La pêche hauturière calédonienne innove pour protéger les requins
19 December 2025
Du 29 octobre au 3 décembre 2025, la Fédération des Pêcheurs Hauturiers de la Nouvelle-Calédonie a mené, avec la société Fishtek Marine et l’appui du service du parc naturel de la mer de Corail et de la pêche du gouvernement de la Nouvelle-Calédonie, une nouvelle campagne d’essais en mer du dispositif SharkGuard.
Ce petit boîtier électronique fixé sur la ligne de pêche génère un champ électrique de faible portée qui repousse les requins sans affecter les poissons ciblés par la pêche hauturière.
Avec ce projet innovant d’intérêt mondial, la Nouvelle-Calédonie et ses partenaires affirment leur engagement pour une pêche durable et responsable, au service de la préservation de la biodiversité marine.
Réduire les captures accidentelles de requins lors des campagnes de pêche en haute mer, tout en maintenant la performance des navires calédoniens, c’est l’objectif du dispositif SharkGuard, développé par la société britannique Fishtek Marine.

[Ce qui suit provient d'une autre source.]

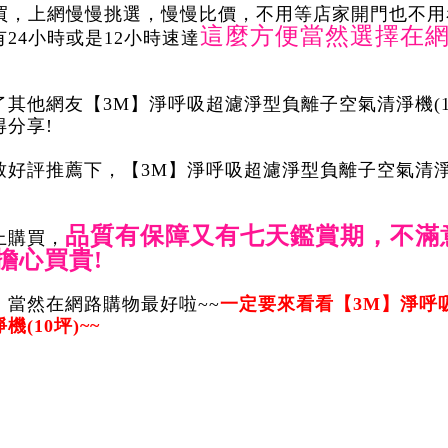
能買，上網慢慢挑選，慢慢比價，不用等店家開門也不
這麼方便當然選擇在
24小時或是12小時速達
其他網友【3M】淨呼吸超濾淨型負離子空氣清淨機(1
分享!
好評推薦下，【3M】淨呼吸超濾淨型負離子空氣清淨機
品質有保障又有七天鑑賞期，不滿
上購買，
擔心買貴!
，當然在網路購物最好啦~~
一定要來看看【3M】淨呼
(10坪)~~
:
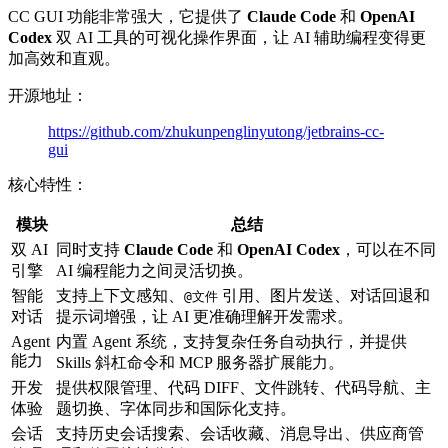
CC GUI 功能非常强大，它提供了
Claude Code
和
OpenAI
Codex
双 AI 工具的可视化操作界面，让 AI 辅助编程变得更
加高效和直观。
开源地址：
https://github.com/zhukunpenglinyutong/jetbrains-cc-
gui
核心特性：
模块
总结
双 AI
同时支持
Claude Code
和
OpenAI Codex
，可以在不同
引擎
AI 编程能力之间灵活切换。
智能
支持上下文感知、
引用、图片发送、对话回退和
@文件
对话
提示词增强，让 AI 更准确理解开发需求。
Agent
内置 Agent 系统，支持复杂任务自动执行，并提供
能力
Skills 斜杠命令和 MCP 服务器扩展能力。
开发
提供权限管理、代码 DIFF、文件跳转、代码导航、主
体验
题切换、字体同步和国际化支持。
会话
支持历史会话搜索、会话收藏、消息导出、供应商管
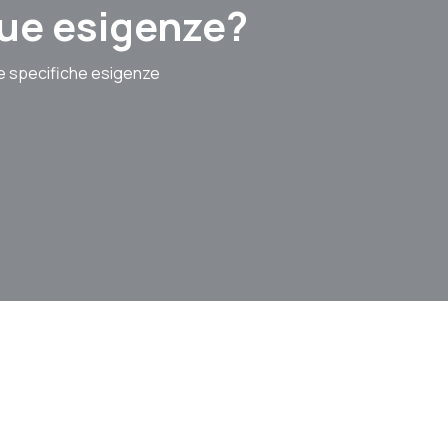
 tue esigenze?
le specifiche esigenze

La Fédération des Pêcheurs Hauturiers et le gouvernement de la Nouvelle-Calédonie sont engagés depuis déjà trois ans auprès de l’opérateur privé pour contribuer aux essais grandeur nature en mer de Corail et confirmer l’efficacité de son dispositif. «Nous avons consulté des pêcheries du monde entier pour tester cette nouvelle technologie révolutionnaire. La Nouvelle-Calédonie s'est distinguée par l'abondance de thons et de requins dans les eaux de son parc marin. Cependant, c'est l'accueil positif et proactif des entreprises de pêche néo-calédoniennes et du gouvernement de la Nouvelle-Calédonie qui a permis le succès de notre nouvelle collaboration » explique le docteur Robert Enever, directeur de la stratégie scientifique et de conservation chez Fishtek Marine.
Les premiers essais menés, en 2023, en Méditerranée et en Nouvelle-Calédonie, s’étaient déjà montrés concluants avec une baisse de près de 65 % des captures de requins sur les lignes des navires hauturiers calédoniens qui avaient alors participé aux tests, sans diminution des captures d’espèces commerciales.

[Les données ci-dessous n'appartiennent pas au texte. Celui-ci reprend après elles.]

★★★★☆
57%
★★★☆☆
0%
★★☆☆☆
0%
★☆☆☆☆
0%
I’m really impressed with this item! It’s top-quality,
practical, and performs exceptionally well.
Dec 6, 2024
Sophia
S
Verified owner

Du 29 octobre au 3 décembre 2025, deux nouvelles campagnes d’essais en mer du dispositif ont été menées à bord de navires de la Fédération des Pêcheurs Hauturiers, impliquant les équipages du capitaine Léon Moilou, sur La Voie du Nord, de l’armement Baby Blue, et du capitaine Joseph Bouedaou, sur le Saint-Raphaël, de l’Armement du Nord. À bord, pour chaque mission étaient présents un ingénieur de Fishtek Marine et un observateur des pêches de la Nouvelle-Calédonie, chargé de relever les données de capture et d’observer la manipulation et le comportement du dispositif.

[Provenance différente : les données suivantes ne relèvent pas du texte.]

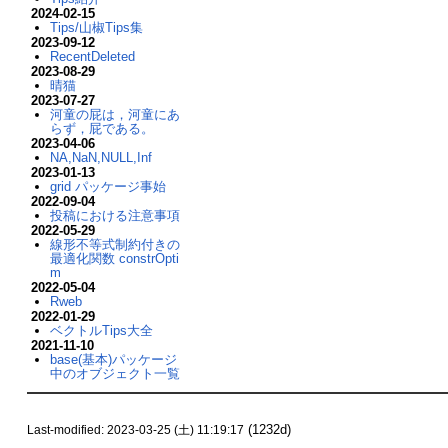
2024-02-15
Tips/山椒Tips集
2023-09-12
RecentDeleted
2023-08-29
晴猫
2023-07-27
河童の屁は，河童にあ
らず，屁である。
2023-04-06
NA,NaN,NULL,Inf
2023-01-13
grid パッケージ事始
2022-09-04
投稿における注意事項
2022-05-29
線形不等式制約付きの
最適化関数 constrOpti
m
2022-05-04
Rweb
2022-01-29
ベクトルTips大全
2021-11-10
base(基本)パッケージ
中のオブジェクト一覧
(1232d)
Last-modified: 2023-03-25 (土) 11:19:17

Selon Robert Enever, « ces essais, une première mondiale, constituent une véritable innovation : ils ont le potentiel de transformer radicalement la pêche pélagique à la palangre, en permettant aux pêcheurs de poursuivre leurs activités, mais de manière plus précise, en ciblant uniquement les espèces recherchées »
Un enjeu pour la pêche palangrière locale
La pêche à la palangre horizontale dérivante utilise des lignes d’hameçons circulaires appâtés, seule technique pratiquée dans la ZÉE de la Nouvelle-Calédonie. Elle vise la capture d’espèces retenues pour la commercialisation : thons, marlins, saumons des dieux, wahoo, etc., mais elle induit la capture d’espèces « non retenues », car non commerciales, hors taille ou abîmées… Attirés par les appâts, les requins font partie de ces prises accidentelles. Or, la filière mobilisée autour des objectifs de conservation a cessé de façon volontaire la capture commerciale de requins depuis 2008.
En 2024, les données du programme « Observateurs des pêches » affichent 84,7 % de captures retenues, 15,3 % d'espèces non retenues, dont 11,7% de poissons non commercialisables et 3,6 % de requins pris de façon accidentelle.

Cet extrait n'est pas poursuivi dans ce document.